Input data →
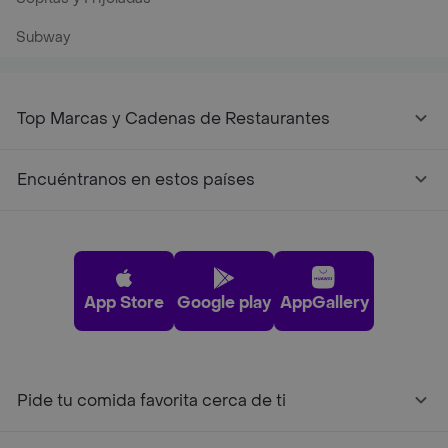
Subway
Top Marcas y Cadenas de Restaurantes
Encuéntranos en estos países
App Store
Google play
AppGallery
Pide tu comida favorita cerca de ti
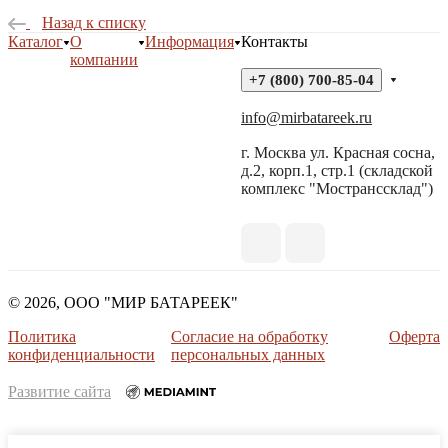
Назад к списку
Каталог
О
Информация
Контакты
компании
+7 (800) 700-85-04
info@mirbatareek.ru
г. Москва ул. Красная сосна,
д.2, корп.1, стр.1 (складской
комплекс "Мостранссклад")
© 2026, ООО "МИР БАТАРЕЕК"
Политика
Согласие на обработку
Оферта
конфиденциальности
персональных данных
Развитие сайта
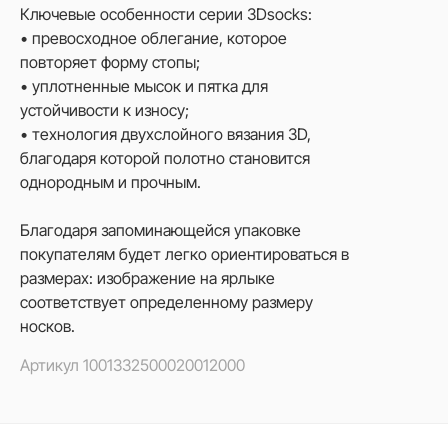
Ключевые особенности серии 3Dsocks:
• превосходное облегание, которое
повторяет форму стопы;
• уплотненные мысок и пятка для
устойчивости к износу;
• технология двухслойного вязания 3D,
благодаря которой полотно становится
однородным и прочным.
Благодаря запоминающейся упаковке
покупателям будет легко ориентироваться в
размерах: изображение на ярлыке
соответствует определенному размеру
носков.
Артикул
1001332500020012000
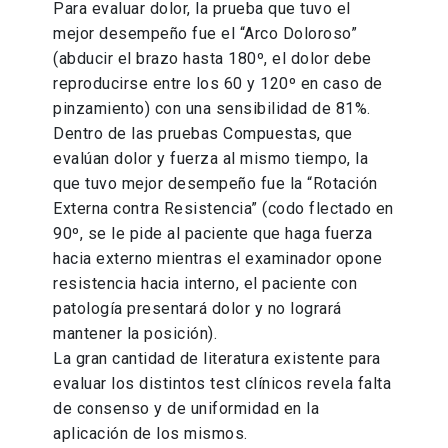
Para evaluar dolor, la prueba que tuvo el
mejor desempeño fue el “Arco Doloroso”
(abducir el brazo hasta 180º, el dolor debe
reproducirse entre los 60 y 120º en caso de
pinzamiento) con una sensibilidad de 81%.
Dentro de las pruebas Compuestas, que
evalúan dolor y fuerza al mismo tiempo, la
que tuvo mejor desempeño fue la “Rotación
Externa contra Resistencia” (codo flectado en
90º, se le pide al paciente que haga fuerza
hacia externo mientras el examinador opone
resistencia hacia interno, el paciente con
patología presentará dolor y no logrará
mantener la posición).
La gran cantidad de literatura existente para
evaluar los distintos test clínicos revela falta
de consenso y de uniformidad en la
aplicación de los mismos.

Problem to work on → It would help to have the listing above repeated exactly, with all images removed.

Answer below →
Subway
Top Marcas y Cadenas de Restaurantes
Encuéntranos en estos países
App Store
Google play
AppGallery
Pide tu comida favorita cerca de ti
Назад к списку
Каталог
О
Информация
Контакты
компании
+7 (800) 700-85-04
info@mirbatareek.ru
г. Москва ул. Красная сосна,
д.2, корп.1, стр.1 (складской
комплекс "Мостранссклад")
© 2026, ООО "МИР БАТАРЕЕК"
Политика
Согласие на обработку
Оферта
конфиденциальности
персональных данных
Развитие сайта
Ключевые особенности серии 3Dsocks:
• превосходное облегание, которое
повторяет форму стопы;
• уплотненные мысок и пятка для
устойчивости к износу;
• технология двухслойного вязания 3D,
благодаря которой полотно становится
однородным и прочным.
Благодаря запоминающейся упаковке
покупателям будет легко ориентироваться в
размерах: изображение на ярлыке
соответствует определенному размеру
носков.
Артикул
1001332500020012000
Para evaluar dolor, la prueba que tuvo el
mejor desempeño fue el “Arco Doloroso”
(abducir el brazo hasta 180º, el dolor debe
reproducirse entre los 60 y 120º en caso de
pinzamiento) con una sensibilidad de 81%.
Dentro de las pruebas Compuestas, que
evalúan dolor y fuerza al mismo tiempo, la
que tuvo mejor desempeño fue la “Rotación
Externa contra Resistencia” (codo flectado en
90º, se le pide al paciente que haga fuerza
hacia externo mientras el examinador opone
resistencia hacia interno, el paciente con
patología presentará dolor y no logrará
mantener la posición).
La gran cantidad de literatura existente para
evaluar los distintos test clínicos revela falta
de consenso y de uniformidad en la
aplicación de los mismos.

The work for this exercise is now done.